In this Lesson, we will examine a more informative format for reporting sampling variation: the confidence interval. We will also consider an important general concept for interpreting confidence intervals: precision of measurement. We will contrast precision with accuracy to help you avoid the common error of mistaking precision with accuracy.

Taking into consideration that precision is a general issue in any kind of quantitative reporting, not just statistical modeling, it might have been better if “precision interval” had been used instead of “confidence interval.” The word “confidence” in “confidence interval” has nothing to do with self-assuredness, boldness, or confidentiality. (When “confidence interval” was introduced in the 1930s, the word was chosen to avoid a once-bitter technical dispute in the philosophy of probability.)

Summary: The confidence interval is a measure of precision: the reproducibility from sample to sample. It tells us nothing about accuracy. Without understanding the difference between “precision” and “accuracy,” it is difficult to interpret confidence intervals appropriately.

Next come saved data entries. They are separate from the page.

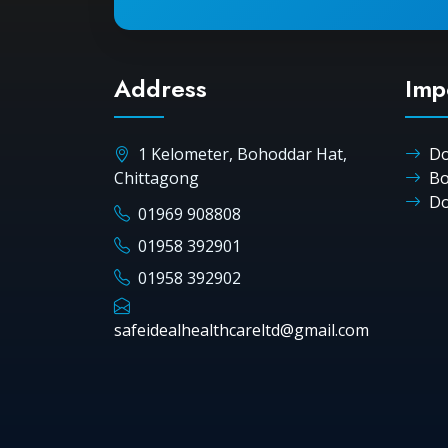
Address
Imp
1 Kelometer, Bohoddar Hat,
Do
Chittagong
Bo
Do
01969 908808
01958 392901
01958 392902
safeidealhealthcareltd@gmail.com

Formats for confidence intervals

We have been looking at confidence intervals since Lesson 11, were we introduced the conf_interval() function for displaying model coefficients. To illustrate, consider the running time (in seconds, s) for Scottish hill races as a function of the race distance (in km) and overall height climbed (in meters, m):

Hill_racing |> 
  model_train(time ~ distance + climb) |> 
  conf_interval()
term .lwr .coef .upr
(Intercept) -533.00 -470.00 -407.00
distance 246.00 254.00 261.00
climb 2.49 2.61 2.73

As always, there is a model coefficient for each term mentioned in the model specification, time ~ distance + climb. Here, those terms give an intercept, a coefficient on distance, and a coefficient on climb. Each coefficient comes with two other numbers, called .lwr and .upr in the report, standing for “lower” and “upper.” The confidence interval runs from the lower number to the upper number.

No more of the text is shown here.